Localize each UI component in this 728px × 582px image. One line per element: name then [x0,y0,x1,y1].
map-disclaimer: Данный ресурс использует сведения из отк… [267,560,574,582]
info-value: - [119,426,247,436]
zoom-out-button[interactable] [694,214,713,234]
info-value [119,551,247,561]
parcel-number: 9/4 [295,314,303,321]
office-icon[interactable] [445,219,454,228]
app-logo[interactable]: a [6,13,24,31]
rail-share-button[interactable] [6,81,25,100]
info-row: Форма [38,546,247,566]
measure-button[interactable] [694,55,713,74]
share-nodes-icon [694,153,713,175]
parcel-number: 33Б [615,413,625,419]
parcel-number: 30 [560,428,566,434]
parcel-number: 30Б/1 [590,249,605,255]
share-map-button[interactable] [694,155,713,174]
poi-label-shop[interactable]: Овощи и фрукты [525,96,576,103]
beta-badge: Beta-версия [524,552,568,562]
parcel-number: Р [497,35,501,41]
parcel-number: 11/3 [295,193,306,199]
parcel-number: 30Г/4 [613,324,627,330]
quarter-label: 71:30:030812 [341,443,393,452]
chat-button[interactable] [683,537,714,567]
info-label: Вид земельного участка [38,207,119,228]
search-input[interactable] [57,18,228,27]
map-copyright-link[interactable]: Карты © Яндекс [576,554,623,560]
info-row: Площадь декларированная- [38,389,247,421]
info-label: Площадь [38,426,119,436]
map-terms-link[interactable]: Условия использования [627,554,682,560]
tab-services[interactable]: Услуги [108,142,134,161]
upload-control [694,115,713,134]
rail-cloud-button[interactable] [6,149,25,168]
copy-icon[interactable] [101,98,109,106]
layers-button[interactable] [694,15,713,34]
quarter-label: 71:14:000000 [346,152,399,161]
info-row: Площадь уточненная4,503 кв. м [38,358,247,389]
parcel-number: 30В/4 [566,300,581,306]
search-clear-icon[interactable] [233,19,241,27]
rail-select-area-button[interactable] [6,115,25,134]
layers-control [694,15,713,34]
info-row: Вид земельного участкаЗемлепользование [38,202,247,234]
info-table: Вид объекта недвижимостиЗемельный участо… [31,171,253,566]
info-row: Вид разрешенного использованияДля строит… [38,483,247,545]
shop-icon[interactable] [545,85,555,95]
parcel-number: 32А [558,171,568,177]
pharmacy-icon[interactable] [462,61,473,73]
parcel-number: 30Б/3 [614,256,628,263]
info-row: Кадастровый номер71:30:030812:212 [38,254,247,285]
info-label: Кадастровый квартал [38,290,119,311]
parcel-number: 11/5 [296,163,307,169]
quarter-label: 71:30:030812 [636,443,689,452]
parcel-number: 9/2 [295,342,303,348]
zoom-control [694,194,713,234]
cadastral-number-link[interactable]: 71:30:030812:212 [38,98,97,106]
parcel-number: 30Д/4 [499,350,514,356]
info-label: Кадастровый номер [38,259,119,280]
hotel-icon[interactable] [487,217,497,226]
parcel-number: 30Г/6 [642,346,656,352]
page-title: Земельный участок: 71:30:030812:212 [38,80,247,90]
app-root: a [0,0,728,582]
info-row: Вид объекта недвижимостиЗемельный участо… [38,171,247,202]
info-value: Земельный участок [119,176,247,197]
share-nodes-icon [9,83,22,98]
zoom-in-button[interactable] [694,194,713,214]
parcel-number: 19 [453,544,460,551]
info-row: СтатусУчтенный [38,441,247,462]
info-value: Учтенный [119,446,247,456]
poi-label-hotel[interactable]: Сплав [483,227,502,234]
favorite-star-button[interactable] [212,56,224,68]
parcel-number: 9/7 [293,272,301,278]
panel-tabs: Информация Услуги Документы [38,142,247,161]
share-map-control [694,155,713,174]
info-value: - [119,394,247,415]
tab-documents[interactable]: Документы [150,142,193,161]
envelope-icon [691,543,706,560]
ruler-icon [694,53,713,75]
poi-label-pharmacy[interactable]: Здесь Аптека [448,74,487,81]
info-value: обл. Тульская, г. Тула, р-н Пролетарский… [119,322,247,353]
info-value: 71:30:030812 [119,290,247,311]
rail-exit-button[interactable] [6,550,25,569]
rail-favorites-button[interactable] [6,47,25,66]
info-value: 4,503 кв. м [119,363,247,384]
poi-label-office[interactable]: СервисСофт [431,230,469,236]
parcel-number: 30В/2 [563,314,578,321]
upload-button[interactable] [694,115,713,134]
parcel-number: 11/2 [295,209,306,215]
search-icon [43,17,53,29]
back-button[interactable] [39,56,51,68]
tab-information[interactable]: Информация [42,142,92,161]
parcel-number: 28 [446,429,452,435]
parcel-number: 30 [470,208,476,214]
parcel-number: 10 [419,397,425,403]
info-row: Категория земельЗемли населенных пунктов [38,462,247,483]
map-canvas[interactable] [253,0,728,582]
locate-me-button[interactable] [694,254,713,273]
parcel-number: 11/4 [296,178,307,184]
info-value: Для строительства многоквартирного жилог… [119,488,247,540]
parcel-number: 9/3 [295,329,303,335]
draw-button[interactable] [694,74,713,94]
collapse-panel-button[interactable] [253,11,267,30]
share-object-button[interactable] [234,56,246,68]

Task requirements:
Every record is to be written out verbatim.

Answer:
Localize each UI component in this 728px × 582px image. One line per element: name then [x0,y0,x1,y1].
map-disclaimer: Данный ресурс использует сведения из отк… [267,560,574,582]
info-value: - [119,426,247,436]
zoom-out-button[interactable] [694,214,713,234]
info-value [119,551,247,561]
parcel-number: 9/4 [295,314,303,321]
office-icon[interactable] [445,219,454,228]
app-logo[interactable]: a [6,13,24,31]
rail-share-button[interactable] [6,81,25,100]
info-row: Форма [38,546,247,566]
measure-button[interactable] [694,55,713,74]
share-nodes-icon [694,153,713,175]
parcel-number: 33Б [615,413,625,419]
parcel-number: 30 [560,428,566,434]
parcel-number: 30Б/1 [590,249,605,255]
share-map-button[interactable] [694,155,713,174]
poi-label-shop[interactable]: Овощи и фрукты [525,96,576,103]
beta-badge: Beta-версия [524,552,568,562]
parcel-number: Р [497,35,501,41]
parcel-number: 11/3 [295,193,306,199]
parcel-number: 30Г/4 [613,324,627,330]
quarter-label: 71:30:030812 [341,443,393,452]
chat-button[interactable] [683,537,714,567]
info-label: Вид земельного участка [38,207,119,228]
search-input[interactable] [57,18,228,27]
map-copyright-link[interactable]: Карты © Яндекс [576,554,623,560]
info-row: Площадь декларированная- [38,389,247,421]
info-label: Площадь [38,426,119,436]
map-terms-link[interactable]: Условия использования [627,554,682,560]
tab-services[interactable]: Услуги [108,142,134,161]
upload-control [694,115,713,134]
rail-cloud-button[interactable] [6,149,25,168]
copy-icon[interactable] [101,98,109,106]
layers-button[interactable] [694,15,713,34]
quarter-label: 71:14:000000 [346,152,399,161]
info-row: Площадь уточненная4,503 кв. м [38,358,247,389]
parcel-number: 30В/4 [566,300,581,306]
search-clear-icon[interactable] [233,19,241,27]
rail-select-area-button[interactable] [6,115,25,134]
layers-control [694,15,713,34]
info-row: Вид земельного участкаЗемлепользование [38,202,247,234]
info-table: Вид объекта недвижимостиЗемельный участо… [31,171,253,566]
info-row: Вид разрешенного использованияДля строит… [38,483,247,545]
shop-icon[interactable] [545,85,555,95]
parcel-number: 32А [558,171,568,177]
pharmacy-icon[interactable] [462,61,473,73]
parcel-number: 30Б/3 [614,256,628,263]
info-row: Кадастровый номер71:30:030812:212 [38,254,247,285]
info-label: Кадастровый квартал [38,290,119,311]
parcel-number: 11/5 [296,163,307,169]
quarter-label: 71:30:030812 [636,443,689,452]
parcel-number: 9/2 [295,342,303,348]
zoom-control [694,194,713,234]
cadastral-number-link[interactable]: 71:30:030812:212 [38,98,97,106]
parcel-number: 30Д/4 [499,350,514,356]
info-label: Кадастровый номер [38,259,119,280]
hotel-icon[interactable] [487,217,497,226]
parcel-number: 30Г/6 [642,346,656,352]
page-title: Земельный участок: 71:30:030812:212 [38,80,247,90]
app-root: a [0,0,728,582]
info-row: Вид объекта недвижимостиЗемельный участо… [38,171,247,202]
info-value: Земельный участок [119,176,247,197]
share-nodes-icon [9,83,22,98]
zoom-in-button[interactable] [694,194,713,214]
parcel-number: 19 [453,544,460,551]
info-row: СтатусУчтенный [38,441,247,462]
info-value: Учтенный [119,446,247,456]
poi-label-hotel[interactable]: Сплав [483,227,502,234]
favorite-star-button[interactable] [212,56,224,68]
parcel-number: 9/7 [293,272,301,278]
panel-tabs: Информация Услуги Документы [38,142,247,161]
share-map-control [694,155,713,174]
info-value: - [119,394,247,415]
tab-documents[interactable]: Документы [150,142,193,161]
envelope-icon [691,543,706,560]
ruler-icon [694,53,713,75]
poi-label-pharmacy[interactable]: Здесь Аптека [448,74,487,81]
info-value: обл. Тульская, г. Тула, р-н Пролетарский… [119,322,247,353]
info-value: 71:30:030812 [119,290,247,311]
rail-exit-button[interactable] [6,550,25,569]
rail-favorites-button[interactable] [6,47,25,66]
info-value: 4,503 кв. м [119,363,247,384]
poi-label-office[interactable]: СервисСофт [431,230,469,236]
parcel-number: 30В/2 [563,314,578,321]
upload-button[interactable] [694,115,713,134]
parcel-number: 11/2 [295,209,306,215]
search-icon [43,17,53,29]
back-button[interactable] [39,56,51,68]
tab-information[interactable]: Информация [42,142,92,161]
parcel-number: 28 [446,429,452,435]
parcel-number: 30 [470,208,476,214]
parcel-number: 10 [419,397,425,403]
info-row: Категория земельЗемли населенных пунктов [38,462,247,483]
map-canvas[interactable] [253,0,728,582]
locate-me-button[interactable] [694,254,713,273]
parcel-number: 11/4 [296,178,307,184]
info-value: Для строительства многоквартирного жилог… [119,488,247,540]
parcel-number: 9/3 [295,329,303,335]
draw-button[interactable] [694,74,713,94]
collapse-panel-button[interactable] [253,11,267,30]
share-object-button[interactable] [234,56,246,68]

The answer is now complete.